6. The method (600) as claimed in claim 1, wherein the multi radio network recovery module (120) configured to:
activate the slow recovery sub-module if the network fails to recover at the end of a fast recovery time;
configure corresponding radios to clear the connectivity history;
instruct corresponding radios to listen for any other transmissions to update network identities;
configure the corresponding radios with a lowest soft ID to assume the role of the arbitrator;
initiate by the selected arbitrator the recovery process by choosing the new backbone and transmitting AIP; and
configure other radios to acknowledge the transmitted AIP

7. The method (600) as claimed in claim 1, wherein the multi radio network recovery module (120) configured to establish two independent networks in the event of a group of the plurality of radios being separated from the network, and are beyond a listening range of another group identifying a network split.

8. The method (600) as claimed in claim 1, wherein the network merge module (122) is configured to merge two networks, each with distinct network IDs, when come into close proximity and fall within the listening range, the network merge module (122) in the event of network merge configured to:
assign a radio with a lower network identity, capable of listening to both networks, as the merge initiator;
configure the merge initiator to select the forwarder in both networks for forwarding a merge request to respective arbitrators;
configure the merge initiator to assume the role of the arbitrator, subject to the consent from the arbitrators of both networks;
instruct the merge initiator to consolidate information from both networks to calculate the new backbone;
transmit the AIP by the merge initiator; and
configuring other radios in the networks to acknowledge the transmitted AIP.

9. The method (600) as claimed in claim 1, wherein the detection module (116) and the network merge module (122) configured to:
identify and exclude corresponding radios with packet loss from weak links to prevent inclusion in the backbone network; and
adapt to link failures caused by factors pertaining to mobility, channel conditions, battery drainage, or other relevant conditions.

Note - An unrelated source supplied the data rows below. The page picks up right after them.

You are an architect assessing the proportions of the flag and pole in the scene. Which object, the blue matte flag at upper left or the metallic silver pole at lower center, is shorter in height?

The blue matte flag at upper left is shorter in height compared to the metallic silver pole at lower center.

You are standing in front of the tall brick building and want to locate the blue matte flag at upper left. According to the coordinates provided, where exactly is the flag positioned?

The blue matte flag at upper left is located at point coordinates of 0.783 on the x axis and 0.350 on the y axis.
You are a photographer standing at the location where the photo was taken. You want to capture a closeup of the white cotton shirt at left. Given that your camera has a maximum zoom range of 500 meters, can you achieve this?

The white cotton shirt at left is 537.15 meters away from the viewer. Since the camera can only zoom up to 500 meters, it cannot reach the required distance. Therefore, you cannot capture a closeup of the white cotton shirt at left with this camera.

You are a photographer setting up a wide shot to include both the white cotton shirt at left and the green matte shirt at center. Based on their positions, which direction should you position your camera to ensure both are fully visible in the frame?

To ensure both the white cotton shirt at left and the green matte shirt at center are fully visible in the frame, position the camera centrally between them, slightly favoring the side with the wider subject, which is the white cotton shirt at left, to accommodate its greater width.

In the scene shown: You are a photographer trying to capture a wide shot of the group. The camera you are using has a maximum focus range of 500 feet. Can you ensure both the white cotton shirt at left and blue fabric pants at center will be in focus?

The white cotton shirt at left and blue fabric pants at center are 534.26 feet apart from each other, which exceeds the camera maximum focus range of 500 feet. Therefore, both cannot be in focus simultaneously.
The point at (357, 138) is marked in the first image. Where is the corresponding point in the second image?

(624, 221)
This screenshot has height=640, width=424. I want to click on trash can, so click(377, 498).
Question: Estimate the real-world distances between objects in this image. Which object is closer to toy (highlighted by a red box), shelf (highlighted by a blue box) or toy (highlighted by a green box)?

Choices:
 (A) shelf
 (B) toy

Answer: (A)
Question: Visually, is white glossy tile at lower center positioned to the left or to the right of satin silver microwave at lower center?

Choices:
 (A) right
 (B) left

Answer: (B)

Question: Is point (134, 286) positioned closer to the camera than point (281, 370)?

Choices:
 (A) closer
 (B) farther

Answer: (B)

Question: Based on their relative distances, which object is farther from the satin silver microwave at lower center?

10. A system(102) for robust network recovery in a Time Division Multiple Access (TDMA) based Mobile Adhoc Network (MANET), wherein the system (102) comprises a plurality of radios, and wherein each radio comprises:
one or more processors (104);
a memory (106) operatively coupled with the one or more processors (104), wherein the memory (106) comprises one or more instructions which, when executed, cause the one or more processors (104) to:
select backbone radios for connecting a plurality of radios in a network to transmit information to the plurality of radios using a selection module;
enable the plurality of radios to mark the existence of the plurality of radios in the network based on the periodic transmission of AIP by an arbitrator using a detection module (116);
handle the recovery of a separated single radio by selecting a forwarder to send a miss request of the AIP to the arbitrator through the forwarder using a single radio network recovery module (118);
handle recovery in the event of the plurality of radios losing connection with the network, the multi radio network recovery module (120) comprising a fast recovery sub-module and a slow recovery sub-module differentiated by respective recovery start times using a multi radio network recovery module (120); and
merge two networks with distinct network IDs when the corresponding networks comes in close proximity and fall within the listening range using a network merge module (122),thereby collectively facilitating automatic recovery and maintenance of the network in the event of any radio failure.